Yes, that sounds melodramatic and full of foreboding and I’m not big on either, and true, there was nothing menacing about the red door. In fact, the door was beyond ordinary, wood and fourpaneled, the kind of door you see standing guard in front of three out of every four suburban homes, with faded paint and a knocker at chest level no one ever used and a faux brass knob.
But as I walked toward it, a distant streetlight barely illuminating my way, the dark opening yawning like a mouth ready to gobble me whole, the feeling of doom was unshakable. Each step forward took great effort, as if I were walking not along a somewhat crackled walk but through still-wet cement. My body displayed all the classic symptoms of impending menace: Chill down my spine? Check. Hairs standing up on my arms? Yep. Prickle at the base of the neck? Present. Tingle in the scalp? Right there.
The house was dark, not a single light on. Chynna warned me that would be the case. The dwelling somehow seemed a little too cookie-cutter, a little too nondescript. That bothered me for some reason. This house was also isolated at the tippy end of the cul-de-sac, hunkering down in the darkness as though fending off intruders.
I didn’t like it.
I didn’t like anything about this, but this is what I do.

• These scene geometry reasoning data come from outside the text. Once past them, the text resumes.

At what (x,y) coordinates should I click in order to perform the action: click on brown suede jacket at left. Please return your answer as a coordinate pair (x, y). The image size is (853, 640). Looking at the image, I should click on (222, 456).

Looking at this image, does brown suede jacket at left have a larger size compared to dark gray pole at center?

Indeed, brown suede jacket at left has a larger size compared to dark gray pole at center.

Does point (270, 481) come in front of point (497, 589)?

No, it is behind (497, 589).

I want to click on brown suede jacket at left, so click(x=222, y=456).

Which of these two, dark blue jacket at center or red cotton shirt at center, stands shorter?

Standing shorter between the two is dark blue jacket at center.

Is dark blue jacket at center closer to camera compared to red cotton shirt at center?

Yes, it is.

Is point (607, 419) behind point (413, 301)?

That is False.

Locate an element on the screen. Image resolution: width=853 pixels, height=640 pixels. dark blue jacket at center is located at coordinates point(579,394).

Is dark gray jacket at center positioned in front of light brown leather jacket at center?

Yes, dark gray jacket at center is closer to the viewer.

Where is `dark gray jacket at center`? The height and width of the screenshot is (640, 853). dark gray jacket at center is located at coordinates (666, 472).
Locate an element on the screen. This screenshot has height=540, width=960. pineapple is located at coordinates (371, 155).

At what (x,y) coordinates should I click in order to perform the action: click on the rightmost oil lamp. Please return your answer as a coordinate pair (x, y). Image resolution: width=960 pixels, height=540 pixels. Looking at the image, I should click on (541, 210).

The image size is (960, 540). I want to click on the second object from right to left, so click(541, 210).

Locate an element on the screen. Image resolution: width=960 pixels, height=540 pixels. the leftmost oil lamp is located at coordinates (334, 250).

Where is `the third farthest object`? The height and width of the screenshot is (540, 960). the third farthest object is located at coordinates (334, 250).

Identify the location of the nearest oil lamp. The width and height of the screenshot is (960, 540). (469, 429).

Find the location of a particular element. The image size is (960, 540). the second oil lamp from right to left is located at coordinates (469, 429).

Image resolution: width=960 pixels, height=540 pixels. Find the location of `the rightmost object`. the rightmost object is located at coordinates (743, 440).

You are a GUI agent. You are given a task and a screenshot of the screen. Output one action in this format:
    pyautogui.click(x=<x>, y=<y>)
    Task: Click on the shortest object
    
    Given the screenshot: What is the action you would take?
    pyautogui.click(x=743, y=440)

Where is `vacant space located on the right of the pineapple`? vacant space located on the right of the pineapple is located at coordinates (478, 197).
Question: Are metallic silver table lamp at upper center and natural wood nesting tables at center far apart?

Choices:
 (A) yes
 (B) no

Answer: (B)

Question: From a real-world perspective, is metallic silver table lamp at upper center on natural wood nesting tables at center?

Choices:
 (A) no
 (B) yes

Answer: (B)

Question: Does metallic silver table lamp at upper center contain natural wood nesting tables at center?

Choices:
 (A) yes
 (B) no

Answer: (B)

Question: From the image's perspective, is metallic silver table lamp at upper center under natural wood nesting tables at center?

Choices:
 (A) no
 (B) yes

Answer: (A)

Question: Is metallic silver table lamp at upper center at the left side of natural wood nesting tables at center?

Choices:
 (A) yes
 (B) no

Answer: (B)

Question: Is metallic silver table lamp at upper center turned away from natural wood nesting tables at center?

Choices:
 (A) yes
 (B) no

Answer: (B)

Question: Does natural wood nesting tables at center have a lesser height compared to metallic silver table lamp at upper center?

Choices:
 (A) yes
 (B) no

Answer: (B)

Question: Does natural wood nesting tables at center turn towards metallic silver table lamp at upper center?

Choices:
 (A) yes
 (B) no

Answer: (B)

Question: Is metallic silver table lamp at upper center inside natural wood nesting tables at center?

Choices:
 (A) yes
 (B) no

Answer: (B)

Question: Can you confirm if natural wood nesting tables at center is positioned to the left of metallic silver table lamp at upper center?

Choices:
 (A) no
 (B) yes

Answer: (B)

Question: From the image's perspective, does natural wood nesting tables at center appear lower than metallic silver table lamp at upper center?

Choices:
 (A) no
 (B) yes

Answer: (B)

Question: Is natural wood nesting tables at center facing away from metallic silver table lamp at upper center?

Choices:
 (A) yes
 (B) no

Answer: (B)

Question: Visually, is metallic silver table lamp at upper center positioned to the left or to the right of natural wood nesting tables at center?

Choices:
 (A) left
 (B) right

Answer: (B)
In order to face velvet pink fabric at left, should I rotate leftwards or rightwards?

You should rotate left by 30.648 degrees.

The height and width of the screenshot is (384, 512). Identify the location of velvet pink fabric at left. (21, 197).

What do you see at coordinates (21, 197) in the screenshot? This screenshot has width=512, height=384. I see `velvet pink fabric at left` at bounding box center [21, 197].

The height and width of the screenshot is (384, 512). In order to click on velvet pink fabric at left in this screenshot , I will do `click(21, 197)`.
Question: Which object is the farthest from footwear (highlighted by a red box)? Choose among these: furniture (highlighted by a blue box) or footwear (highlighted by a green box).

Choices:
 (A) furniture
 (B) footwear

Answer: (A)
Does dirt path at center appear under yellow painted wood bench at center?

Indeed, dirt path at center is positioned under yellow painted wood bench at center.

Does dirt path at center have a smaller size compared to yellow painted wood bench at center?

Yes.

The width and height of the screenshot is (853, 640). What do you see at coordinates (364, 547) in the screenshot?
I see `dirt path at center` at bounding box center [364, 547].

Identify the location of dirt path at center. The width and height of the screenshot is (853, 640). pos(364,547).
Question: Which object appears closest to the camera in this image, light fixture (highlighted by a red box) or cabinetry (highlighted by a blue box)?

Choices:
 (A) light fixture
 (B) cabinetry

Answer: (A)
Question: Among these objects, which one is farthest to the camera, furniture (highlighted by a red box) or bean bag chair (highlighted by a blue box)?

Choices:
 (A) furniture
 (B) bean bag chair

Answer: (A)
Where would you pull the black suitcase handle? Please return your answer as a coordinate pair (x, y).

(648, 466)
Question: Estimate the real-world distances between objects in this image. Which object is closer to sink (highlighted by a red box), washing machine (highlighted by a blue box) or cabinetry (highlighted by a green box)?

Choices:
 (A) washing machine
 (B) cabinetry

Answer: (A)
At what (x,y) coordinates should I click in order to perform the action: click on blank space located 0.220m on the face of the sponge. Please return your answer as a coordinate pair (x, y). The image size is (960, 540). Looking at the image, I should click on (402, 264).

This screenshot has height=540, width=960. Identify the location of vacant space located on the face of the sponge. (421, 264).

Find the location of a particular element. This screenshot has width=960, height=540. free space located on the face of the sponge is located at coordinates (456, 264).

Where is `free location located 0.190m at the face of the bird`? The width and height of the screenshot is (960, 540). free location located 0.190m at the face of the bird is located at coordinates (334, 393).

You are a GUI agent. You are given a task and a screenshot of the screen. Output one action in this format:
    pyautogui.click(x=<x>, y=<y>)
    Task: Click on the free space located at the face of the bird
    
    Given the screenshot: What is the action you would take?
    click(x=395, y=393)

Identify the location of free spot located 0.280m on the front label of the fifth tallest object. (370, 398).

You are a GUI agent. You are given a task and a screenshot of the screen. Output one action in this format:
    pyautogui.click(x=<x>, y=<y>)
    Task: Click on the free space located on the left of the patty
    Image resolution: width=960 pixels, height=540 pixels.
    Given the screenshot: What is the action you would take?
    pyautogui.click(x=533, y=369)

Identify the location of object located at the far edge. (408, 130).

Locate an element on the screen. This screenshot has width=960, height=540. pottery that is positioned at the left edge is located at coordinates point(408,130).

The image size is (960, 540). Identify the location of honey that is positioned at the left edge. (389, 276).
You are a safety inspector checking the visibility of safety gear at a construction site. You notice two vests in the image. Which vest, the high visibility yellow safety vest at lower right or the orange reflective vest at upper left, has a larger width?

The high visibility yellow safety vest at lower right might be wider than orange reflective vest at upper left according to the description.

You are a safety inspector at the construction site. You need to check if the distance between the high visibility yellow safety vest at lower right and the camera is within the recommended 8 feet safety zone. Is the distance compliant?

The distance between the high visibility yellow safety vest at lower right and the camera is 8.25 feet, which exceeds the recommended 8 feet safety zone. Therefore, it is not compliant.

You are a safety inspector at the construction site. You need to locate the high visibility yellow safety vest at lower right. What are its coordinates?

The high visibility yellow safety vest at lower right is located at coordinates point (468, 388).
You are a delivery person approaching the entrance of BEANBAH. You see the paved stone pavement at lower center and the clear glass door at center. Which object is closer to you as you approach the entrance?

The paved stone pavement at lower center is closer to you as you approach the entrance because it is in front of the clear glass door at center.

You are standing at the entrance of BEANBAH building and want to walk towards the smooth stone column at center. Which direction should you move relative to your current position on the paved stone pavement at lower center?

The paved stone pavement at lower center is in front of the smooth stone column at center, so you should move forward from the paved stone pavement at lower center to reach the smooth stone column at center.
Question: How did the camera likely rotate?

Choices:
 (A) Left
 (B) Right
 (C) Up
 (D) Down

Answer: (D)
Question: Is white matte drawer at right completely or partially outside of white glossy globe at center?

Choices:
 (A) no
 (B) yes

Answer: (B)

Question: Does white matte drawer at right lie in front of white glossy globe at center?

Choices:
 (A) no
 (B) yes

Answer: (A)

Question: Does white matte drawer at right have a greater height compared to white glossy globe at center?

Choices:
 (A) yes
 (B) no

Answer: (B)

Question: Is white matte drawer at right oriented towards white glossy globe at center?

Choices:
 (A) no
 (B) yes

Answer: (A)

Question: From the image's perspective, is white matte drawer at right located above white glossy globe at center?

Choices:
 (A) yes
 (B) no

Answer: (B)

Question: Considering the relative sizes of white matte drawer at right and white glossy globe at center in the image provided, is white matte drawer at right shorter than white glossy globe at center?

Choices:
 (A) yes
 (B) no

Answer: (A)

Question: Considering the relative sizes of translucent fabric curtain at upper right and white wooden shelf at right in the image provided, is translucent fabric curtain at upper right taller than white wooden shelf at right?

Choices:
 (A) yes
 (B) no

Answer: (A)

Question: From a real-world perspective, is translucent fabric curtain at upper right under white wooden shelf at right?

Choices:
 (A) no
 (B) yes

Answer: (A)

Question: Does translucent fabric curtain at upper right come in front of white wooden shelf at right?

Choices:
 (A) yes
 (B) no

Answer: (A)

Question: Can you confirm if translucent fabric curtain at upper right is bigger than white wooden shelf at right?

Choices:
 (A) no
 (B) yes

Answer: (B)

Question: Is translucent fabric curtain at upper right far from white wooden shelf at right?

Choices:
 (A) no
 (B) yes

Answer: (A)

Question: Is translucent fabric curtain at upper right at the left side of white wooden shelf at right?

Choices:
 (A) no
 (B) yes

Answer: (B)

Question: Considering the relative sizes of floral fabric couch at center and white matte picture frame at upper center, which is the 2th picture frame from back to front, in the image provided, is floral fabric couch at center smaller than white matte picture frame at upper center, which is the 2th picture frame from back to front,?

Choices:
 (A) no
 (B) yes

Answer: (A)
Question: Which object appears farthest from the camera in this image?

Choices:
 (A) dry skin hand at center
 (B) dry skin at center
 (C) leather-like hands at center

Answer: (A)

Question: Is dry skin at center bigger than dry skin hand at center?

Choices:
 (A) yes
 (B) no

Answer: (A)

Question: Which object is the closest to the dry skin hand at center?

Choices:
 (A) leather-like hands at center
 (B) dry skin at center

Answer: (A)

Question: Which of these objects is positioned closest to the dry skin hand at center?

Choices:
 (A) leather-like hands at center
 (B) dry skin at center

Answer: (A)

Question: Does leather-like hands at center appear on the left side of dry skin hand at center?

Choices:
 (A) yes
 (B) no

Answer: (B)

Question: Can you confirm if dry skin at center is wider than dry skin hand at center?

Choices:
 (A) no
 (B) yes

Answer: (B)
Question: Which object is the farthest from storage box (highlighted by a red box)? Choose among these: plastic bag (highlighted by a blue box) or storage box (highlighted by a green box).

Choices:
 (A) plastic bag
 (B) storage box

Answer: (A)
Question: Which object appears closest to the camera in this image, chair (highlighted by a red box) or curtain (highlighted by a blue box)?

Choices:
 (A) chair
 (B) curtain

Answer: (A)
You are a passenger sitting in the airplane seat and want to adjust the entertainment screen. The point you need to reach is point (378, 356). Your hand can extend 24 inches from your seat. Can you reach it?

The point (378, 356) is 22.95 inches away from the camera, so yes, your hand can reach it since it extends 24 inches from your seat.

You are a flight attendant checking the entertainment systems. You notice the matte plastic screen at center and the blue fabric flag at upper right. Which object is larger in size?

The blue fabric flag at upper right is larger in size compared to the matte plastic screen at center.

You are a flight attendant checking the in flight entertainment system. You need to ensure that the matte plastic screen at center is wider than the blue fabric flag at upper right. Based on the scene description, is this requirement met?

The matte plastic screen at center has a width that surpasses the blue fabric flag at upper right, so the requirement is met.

When Chynna called I had just finished coaching the inner-city fourth-grade Newark Biddy Basketball team. My team, all kids who, like me, were products of foster care (we call ourselves the NoRents, which is short for No Parents—gallows humor), had managed to blow a six-point lead with two minutes left. On the court, as in life, the NoRents aren’t great under pressure.
Chynna called as I was gathering my young hoopsters for my postgame pep talk, which usually consisted of giving my charges some life-altering insight like “Good effort,” “We’ll get them next time,” or “Don’t forget we have a game next Thursday,” always ending with “Hands in” and then we yell, “Defense,” choosing to chant that word, I suppose, because we play none.
“Dan?”
“Who is this?”
“It’s Chynna. Please come.”
Her voice trembled, so I dismissed my team, jumped in my car, and now I was here. I hadn’t even had time to shower. The smell of gym sweat mixed now with the smell of fear sweat. I slowed my pace.
What was wrong with me?
I probably should have showered, for one thing. I’m not good without a shower. Never have been. But Chynna had been adamant. Now, she had begged. Before anyone got home. So here I was, my gray T-shirt darkened with perspiration and clinging to my chest, heading to that door.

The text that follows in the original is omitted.